Toy vehicle with novel drive structure
By using a dual-roller drive structure and transmission system, the problems of insufficient power and poor obstacle-crossing ability of toy cars have been solved, resulting in stronger off-road performance.
Patent Information
- Authority / Receiving Office
- CN · China
- Patent Type
- Utility models(China)
- Current Assignee / Owner
- JINJIANG FUTAI GUANGYI TOYS CO LTD
- Filing Date
- 2025-07-14
- Publication Date
- 2026-06-26
AI Technical Summary
The existing toy cars have poor power and insufficient ability to overcome obstacles, making them easily blocked and unable to get out of trouble.

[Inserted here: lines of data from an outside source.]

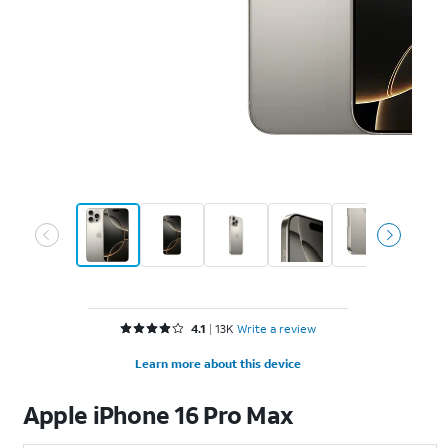
Rated 4.1 out of 5 stars with 13929 reviews
4.1
13K
Write a review
Learn more about this device
Apple
iPhone 16 Pro Max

It adopts a dual-roller drive structure, combined with a servo motor, electric cylinder and transmission belt drive system, to achieve synchronous drive of the rollers and lifting of the base plate. Through the cooperation of the sliding plate and the top plate, it can increase power and overcome obstacles.

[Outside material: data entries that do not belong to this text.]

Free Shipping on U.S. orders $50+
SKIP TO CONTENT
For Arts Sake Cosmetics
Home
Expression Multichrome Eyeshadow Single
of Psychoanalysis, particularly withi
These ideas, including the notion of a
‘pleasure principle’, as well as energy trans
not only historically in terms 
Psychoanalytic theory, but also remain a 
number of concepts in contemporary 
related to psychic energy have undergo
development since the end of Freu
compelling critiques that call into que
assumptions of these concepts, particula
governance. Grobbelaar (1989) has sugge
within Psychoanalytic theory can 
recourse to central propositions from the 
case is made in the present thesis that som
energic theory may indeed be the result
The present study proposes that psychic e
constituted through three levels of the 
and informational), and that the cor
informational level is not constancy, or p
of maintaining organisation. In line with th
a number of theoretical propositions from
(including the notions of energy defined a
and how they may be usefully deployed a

It significantly improves the toy car's power and ability to overcome obstacles, preventing it from being blocked by potholes or obstacles and making it easier to drive out of trouble.
Smart Images

Figure CN224404331U_ABST
Abstract
Description
Technical Field
[0001] This utility model relates to the field of toy vehicle technology, and in particular to a toy vehicle with a novel drive structure. Background Technology
[0002] Toy cars are a type of simulated vehicle toy designed specifically for children with entertainment as its core function. They are usually based on real-world transportation vehicles (such as cars, trucks, trains, etc.) and combine fun, interactivity, and certain educational value.

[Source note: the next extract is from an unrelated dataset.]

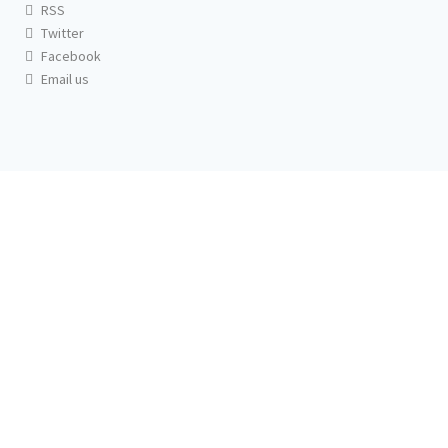
RSS
Twitter
Facebook
Email us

[0003] In this regard, Chinese utility model patent with authorization announcement number CN201267717Y discloses a toy car, including a car body and a motor. The front part of the car body is hinged with a door, and the rear part is hinged with a cargo box. The motor is connected to an intermittent motion mechanism, which is connected to a four-bar linkage that can lift the cargo box and make it rotate around the hinge axis.
[0004] However, current toy cars have the following drawbacks: they are usually poorly powered and have a poor ability to overcome obstacles. When encountering obstacles and potholes, they are easily blocked and have difficulty getting out of trouble.
[0005] Therefore, we propose a toy car with a novel drive structure to solve the above problems. Utility Model Content
[0006] The purpose of this invention is to provide a toy car with a novel drive structure to solve the problems mentioned in the background art.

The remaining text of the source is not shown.